La représentation des films cinématographiques est subordonnée à l'obtention de visas, selon une procédure définie par l’article L. 211-1 du Code du cinéma et de l'image animée : tous publics ou interdit aux moins de douze ans, moins de seize ans ou moins de dix-huit ans. S’ajoutent des hypothèses d’interdiction.

Le texte est bien précis sur les motifs : « Ce visa peut être refusé ou sa délivrance subordonnée à des conditions pour des motifs tirés de la protection de l'enfance et de la jeunesse ou du respect de la dignité humaine ».

Le visa est délivré après avis de la commission de classification des œuvres cinématographiques, régie par le décret n°90-174 du 23 février 1990, modifié par le décret n°2001-618 du 12 juillet 2001.

La commission adresse au ministre un avis motivé, et les pouvoirs du ministre sont définis à l’article 4.

Le texte précise :

« Avant de statuer, le ministre a la faculté de demander à la commission un nouvel examen.

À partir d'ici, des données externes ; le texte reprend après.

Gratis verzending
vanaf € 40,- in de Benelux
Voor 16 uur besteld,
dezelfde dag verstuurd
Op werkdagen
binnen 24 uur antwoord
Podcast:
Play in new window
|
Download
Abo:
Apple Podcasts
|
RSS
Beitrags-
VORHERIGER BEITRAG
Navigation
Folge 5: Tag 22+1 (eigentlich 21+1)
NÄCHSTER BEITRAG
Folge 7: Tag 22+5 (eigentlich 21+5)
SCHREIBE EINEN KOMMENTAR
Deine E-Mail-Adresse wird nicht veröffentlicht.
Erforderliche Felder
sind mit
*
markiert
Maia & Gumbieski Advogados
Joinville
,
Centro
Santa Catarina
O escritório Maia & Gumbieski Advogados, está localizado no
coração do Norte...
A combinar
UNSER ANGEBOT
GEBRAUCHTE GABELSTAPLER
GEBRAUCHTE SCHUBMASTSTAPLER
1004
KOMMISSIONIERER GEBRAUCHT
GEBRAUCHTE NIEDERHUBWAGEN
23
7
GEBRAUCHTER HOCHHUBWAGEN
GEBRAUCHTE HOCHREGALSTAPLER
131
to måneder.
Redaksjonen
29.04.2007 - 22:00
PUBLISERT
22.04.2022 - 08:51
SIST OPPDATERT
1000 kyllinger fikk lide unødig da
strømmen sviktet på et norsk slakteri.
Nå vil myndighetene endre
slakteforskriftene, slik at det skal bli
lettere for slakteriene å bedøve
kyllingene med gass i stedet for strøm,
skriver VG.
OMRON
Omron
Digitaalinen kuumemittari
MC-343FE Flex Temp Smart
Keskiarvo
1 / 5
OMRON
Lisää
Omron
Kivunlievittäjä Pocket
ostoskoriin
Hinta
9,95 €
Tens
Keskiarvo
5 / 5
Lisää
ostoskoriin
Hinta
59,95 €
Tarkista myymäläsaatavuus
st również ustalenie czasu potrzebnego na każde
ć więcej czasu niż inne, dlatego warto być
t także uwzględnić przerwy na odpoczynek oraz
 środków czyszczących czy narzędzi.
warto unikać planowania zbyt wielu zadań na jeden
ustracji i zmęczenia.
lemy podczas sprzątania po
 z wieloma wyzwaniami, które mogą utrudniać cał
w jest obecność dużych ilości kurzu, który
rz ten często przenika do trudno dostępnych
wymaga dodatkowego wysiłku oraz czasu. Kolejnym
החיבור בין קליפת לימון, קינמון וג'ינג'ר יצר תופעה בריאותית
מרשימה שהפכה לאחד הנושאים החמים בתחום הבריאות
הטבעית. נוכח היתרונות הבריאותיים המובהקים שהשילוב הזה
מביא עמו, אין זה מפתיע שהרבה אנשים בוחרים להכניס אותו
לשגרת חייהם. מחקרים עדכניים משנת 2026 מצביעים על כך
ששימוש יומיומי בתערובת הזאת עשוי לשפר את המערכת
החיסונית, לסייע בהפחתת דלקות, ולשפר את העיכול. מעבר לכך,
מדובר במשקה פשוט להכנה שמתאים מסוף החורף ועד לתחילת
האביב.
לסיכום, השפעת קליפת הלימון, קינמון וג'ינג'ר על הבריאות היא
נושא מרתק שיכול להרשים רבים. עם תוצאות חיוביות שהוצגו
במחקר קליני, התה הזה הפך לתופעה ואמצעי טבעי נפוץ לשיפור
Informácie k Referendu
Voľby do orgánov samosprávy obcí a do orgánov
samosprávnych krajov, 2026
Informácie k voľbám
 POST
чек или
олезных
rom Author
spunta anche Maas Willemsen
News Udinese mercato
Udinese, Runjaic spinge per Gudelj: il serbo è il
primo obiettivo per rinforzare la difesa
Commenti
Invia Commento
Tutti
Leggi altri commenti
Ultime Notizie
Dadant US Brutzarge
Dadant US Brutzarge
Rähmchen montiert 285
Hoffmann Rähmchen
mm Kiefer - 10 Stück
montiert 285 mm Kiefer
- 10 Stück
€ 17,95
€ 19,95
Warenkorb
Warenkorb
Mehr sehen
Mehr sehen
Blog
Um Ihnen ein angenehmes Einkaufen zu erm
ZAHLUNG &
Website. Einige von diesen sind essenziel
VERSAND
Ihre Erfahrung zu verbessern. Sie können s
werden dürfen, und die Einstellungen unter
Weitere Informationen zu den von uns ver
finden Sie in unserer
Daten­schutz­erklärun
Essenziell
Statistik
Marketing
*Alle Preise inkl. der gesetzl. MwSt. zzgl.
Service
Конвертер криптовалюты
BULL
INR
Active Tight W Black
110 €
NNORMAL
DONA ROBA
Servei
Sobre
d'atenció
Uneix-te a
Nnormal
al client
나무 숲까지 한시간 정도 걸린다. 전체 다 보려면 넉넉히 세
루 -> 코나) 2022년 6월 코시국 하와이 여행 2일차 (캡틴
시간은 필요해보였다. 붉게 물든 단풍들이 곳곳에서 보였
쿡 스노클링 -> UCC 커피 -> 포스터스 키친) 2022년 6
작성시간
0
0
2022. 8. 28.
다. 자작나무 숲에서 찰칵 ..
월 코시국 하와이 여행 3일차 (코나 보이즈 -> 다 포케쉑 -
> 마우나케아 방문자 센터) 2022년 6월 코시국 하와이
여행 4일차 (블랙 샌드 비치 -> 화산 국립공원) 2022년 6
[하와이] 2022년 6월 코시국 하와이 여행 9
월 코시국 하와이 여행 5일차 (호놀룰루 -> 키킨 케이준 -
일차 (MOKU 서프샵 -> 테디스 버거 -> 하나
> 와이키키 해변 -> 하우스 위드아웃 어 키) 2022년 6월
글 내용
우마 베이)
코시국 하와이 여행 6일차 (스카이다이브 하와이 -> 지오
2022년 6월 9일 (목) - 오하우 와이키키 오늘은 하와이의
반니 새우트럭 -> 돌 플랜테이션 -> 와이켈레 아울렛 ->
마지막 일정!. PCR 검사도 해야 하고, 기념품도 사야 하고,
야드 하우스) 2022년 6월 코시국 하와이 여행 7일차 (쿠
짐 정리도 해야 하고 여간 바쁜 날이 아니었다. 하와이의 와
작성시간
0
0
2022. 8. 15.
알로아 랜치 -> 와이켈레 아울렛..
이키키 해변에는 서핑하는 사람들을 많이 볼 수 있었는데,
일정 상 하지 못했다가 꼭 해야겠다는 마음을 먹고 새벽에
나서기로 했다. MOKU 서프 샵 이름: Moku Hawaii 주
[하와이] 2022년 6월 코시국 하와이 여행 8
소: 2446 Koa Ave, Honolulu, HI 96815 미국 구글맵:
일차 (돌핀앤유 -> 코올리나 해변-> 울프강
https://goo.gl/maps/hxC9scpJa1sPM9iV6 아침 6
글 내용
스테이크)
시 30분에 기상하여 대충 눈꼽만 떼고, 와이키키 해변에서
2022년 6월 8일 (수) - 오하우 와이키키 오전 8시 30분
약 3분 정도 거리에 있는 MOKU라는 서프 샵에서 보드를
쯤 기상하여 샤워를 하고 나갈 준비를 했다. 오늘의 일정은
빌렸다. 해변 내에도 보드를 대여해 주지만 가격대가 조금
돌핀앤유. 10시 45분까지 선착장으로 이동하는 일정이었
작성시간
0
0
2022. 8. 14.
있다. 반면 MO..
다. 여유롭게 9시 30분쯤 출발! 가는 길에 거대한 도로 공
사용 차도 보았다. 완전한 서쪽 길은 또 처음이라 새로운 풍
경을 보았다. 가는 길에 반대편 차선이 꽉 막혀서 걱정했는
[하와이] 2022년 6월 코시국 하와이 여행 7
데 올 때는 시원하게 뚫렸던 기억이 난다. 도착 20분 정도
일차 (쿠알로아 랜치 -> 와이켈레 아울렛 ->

Il transmet, dans ce cas, au président de la commission les motifs de cette demande ainsi que toutes observations utiles.

« La procédure prévue à l'alinéa précédent est obligatoire dans le cas où le ministre chargé de la culture envisage de prendre une décision comportant une mesure plus restrictive que celle qui a été proposée par la commission de classification ».

On résume:

- le ministre peut baisser la classification d’un film, et il n’a pas pour ce faire à demander un nouvel examen ;

- il peut demander un nouvel examen s'il l'estime nécessaire, par exemple la demande d’un producteur ou d’un distributeur, mais il doit alors motiver sa demande « avec toutes observations utiles »;

- ce nouvel examen n’est obligatoire que si le ministre envisage de prendre une décision plus restrictive que celle proposée par la commission.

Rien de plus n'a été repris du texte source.